Nesse texto convidei meu grande amigo, parceiro de atividades e colega, Eduardo Honorato*, para colaborar e juntar esforços aqui. Eduardo mantém uma coluna onde fala sobre filmes, com um recorte a partir da psicologia, em uma revista impressa do campo psi.

Já tivemos algumas oportunidades, onde escrevemos juntos, alguns textos a respeito desse tema, tarefa que une duas paixões que temos em comum: a psicanálise e o cinema. Muitos autores escrevem e pesquisam sobre essa prazerosa tarefa, de olhar para uma película cinematográfica com olhos analíticos, sempre temos excelentes ganchos para fazer a partir desses recortes.
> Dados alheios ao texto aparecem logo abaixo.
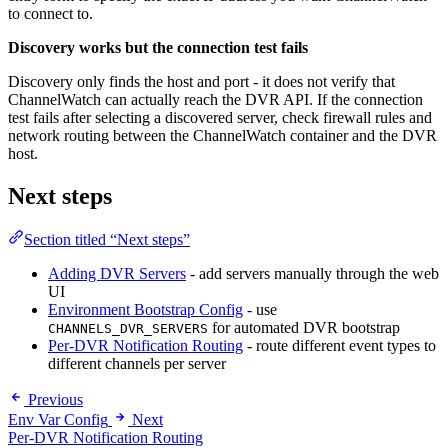
to connect to.
Discovery works but the connection test fails
Discovery only finds the host and port - it does not verify that
ChannelWatch can actually reach the DVR API. If the connection
test fails after selecting a discovered server, check firewall rules and
network routing between the ChannelWatch container and the DVR
host.
Next steps
Section titled “Next steps”
Adding DVR Servers
- add servers manually through the web
UI
Environment Bootstrap Config
- use
for automated DVR bootstrap
CHANNELS_DVR_SERVERS
Per-DVR Notification Routing
- route different event types to
different channels per server
Previous
Env Var Config
Next
Per-DVR Notification Routing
Pesquisando sobre essas obras entramos em contato com uma vertente que tem feito grande sucesso fora do Brasil e que se chama Cinema Therapy, muito interessante. Aqui no Brasil tem sido chamada de “Cinematerapia”. O que há de diferente nela? Ela inverte a forma como geralmente utilizamos os filmes no campo psi, propondo o uso deles como técnica de mobilização e elaboração de conteúdos. Resolvemos nos aprofundar no tema e tem sido algo de muito interessante o que tem se descortinado para nós em termos de algum saber já construído a partir dessa perspectiva.

Começamos a pensar que a psicanálise tem uma técnica onde a utilização do filme para elaboração ou mobilização poderá ser, sempre, bastante bem utilizada. Partindo das associações livres, teremos um caminho bastante fecundo, assim pensamos e estamos empreendendo nossas pesquisas.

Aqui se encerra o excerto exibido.